2.6. Conclusion Perhaps the most important high-level conclusion from this work is that the full-scale capture plant can be designed and procured to the standard required to enable FID. All the identified technical risks, costs uncertainties and permitting and project delivery challenges for the capture plant were successfully managed. The necessary technology is considered to be available for full scale post-combustion capture. Pilot plants have proved very valuable for testing and improving the ROAD capture plant design. Research done after the first design was fixed in 2011 led to a number of design improvements in the updated design of 2017. Most notable were the addition of a wet electrostatic precipitator to counter aerosols (which only occurs in some coal-fired and industrial flue gases), and improvement to the solvent management to minimise corrosion and solvent degradation. The Wilhelmshaven pilot also confirmed Fluor’s predictions on capture efficiency and thermodynamic performance, reducing the project risk. We recommend that future project developers stay close to the research community to ensure state-of-the-art engineering (Kooistra et al., 2018). A significant effort was made to optimise the integration of the capture plant with the power station, and this gave efficiency improvements, cost reductions, reduced freshwater usage and increased operational flexibility.

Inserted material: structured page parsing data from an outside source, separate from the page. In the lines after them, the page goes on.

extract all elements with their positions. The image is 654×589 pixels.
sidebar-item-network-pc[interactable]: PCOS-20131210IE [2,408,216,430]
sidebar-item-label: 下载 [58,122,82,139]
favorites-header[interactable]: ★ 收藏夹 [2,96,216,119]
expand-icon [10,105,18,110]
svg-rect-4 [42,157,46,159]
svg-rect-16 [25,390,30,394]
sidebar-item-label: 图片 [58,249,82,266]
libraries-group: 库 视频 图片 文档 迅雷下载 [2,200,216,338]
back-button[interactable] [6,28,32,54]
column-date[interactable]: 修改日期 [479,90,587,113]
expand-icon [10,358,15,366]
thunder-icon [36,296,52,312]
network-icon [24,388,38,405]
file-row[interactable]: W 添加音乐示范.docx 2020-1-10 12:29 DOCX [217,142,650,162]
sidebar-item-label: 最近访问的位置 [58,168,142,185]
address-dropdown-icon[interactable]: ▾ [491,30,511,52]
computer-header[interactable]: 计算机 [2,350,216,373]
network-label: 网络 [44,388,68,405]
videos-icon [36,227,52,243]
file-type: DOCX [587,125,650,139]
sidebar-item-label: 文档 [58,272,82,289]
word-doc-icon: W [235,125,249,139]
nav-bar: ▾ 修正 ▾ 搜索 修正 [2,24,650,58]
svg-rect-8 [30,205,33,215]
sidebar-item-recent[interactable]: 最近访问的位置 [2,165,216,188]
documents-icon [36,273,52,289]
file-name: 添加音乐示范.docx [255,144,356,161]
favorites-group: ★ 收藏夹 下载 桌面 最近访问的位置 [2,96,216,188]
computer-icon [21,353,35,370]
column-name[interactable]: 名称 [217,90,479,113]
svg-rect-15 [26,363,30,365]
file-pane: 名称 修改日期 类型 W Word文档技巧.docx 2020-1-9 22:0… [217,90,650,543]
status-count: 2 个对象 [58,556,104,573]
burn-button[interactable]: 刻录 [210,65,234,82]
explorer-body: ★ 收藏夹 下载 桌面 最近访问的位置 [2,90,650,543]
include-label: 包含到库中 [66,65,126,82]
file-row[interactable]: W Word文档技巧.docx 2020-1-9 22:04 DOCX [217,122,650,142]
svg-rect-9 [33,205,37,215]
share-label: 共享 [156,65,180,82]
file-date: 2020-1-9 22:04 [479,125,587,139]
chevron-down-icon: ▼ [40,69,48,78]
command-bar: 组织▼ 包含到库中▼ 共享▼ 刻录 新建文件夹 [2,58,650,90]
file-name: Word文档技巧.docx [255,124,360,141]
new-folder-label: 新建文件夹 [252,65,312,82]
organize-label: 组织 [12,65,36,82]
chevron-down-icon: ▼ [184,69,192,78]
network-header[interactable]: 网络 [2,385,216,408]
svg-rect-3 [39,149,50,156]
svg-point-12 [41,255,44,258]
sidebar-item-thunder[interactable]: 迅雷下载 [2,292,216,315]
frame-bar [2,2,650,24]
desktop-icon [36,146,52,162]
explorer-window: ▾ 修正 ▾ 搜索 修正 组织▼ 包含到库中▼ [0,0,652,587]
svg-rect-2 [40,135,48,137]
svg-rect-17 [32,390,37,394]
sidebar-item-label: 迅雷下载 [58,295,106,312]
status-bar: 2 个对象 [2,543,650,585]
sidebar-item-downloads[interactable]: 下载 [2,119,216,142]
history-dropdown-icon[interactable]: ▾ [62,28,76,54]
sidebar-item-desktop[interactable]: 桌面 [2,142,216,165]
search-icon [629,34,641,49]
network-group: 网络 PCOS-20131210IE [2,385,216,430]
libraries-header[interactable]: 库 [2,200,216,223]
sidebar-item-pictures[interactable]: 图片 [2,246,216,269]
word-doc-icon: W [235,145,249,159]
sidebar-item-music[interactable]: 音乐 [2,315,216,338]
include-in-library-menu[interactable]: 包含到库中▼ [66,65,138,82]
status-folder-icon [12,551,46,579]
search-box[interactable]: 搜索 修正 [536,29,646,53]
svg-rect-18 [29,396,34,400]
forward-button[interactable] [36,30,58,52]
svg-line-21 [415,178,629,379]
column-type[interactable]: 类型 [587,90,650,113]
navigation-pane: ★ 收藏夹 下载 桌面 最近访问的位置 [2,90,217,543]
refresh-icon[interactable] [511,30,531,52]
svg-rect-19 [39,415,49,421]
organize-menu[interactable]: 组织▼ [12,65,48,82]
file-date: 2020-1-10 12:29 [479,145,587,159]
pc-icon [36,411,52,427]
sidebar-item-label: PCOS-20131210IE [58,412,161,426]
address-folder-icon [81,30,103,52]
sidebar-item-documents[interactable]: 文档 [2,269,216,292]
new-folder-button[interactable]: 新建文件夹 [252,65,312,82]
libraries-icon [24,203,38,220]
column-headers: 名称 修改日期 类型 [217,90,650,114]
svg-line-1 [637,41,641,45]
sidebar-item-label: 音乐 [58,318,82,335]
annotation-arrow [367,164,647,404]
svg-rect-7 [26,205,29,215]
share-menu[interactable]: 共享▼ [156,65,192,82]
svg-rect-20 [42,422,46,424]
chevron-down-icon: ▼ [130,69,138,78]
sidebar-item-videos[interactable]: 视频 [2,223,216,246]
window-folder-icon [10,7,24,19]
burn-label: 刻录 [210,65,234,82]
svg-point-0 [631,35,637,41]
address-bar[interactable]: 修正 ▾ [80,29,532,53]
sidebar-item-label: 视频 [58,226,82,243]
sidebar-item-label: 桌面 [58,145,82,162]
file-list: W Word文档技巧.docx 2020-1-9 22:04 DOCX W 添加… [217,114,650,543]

3.2. Transport 3.2.1. Description For Storage in P18-4 a 16″ carbon steel pipeline needs to be constructed running 5 km over land and about 20 km across the seabed to the P18-A platform in the North Sea. The pipeline has a transport capacity of around 5 million tonnes per year. It is designed for a maximum pressure of 140 bar and a maximum temperature of 80 °C. The mass flow in the ROAD project is 1.1 Mtpa, which equates to about 47 kg/s with full load during 6,500 h. The pipeline was deliberately oversized as a pre-investment for a subsequent phase of injecting in more reservoirs. For Storage in the nearshore Q16-Maas reservoir the transport of CO2 would require a shorter pipeline over land of 6 km to the current production site for Q16-Maas, operated by Oranje-Nassau Energie. The selected pipeline design would have a diameter of 24 inch and a transport capacity of in excess of 6 Mt per year. It was designed for a maximum pressure of 40 bar although in the first phase operation at 20 bar was planned (Table 2). Final compression to injection pressure (around 80 bar) would be required at the injection site (Read and Kombrink, 2018). Doing the final compression at the Q16-Maas wellhead allowed the pressure and temperature after the compressor discharge cooler to be optimized for the well itself, avoiding any need for choking at the wellhead, or overpressurising to prevent two-phase flow in the pipeline. This avoided all the issues with two-phase flow in the P18-4 design where wellhead compression was not economically feasible. The selection of 20 bar operating pressure and 40 bar design pressure was chosen to match the existing OCAP CO2 system parameters, which it was hoped that the pipeline would also connect to. This is a subcritical existing CO2 system in the Rotterdam harbour area. Aside from the dryness of the CO2, which was to avoid risk of corrosion in the pipeline, the CO2 specification was the outcome of the chosen capture technology. Amine-based capture technologies are highly selective for CO2 and therefore naturally produce a very pure stream.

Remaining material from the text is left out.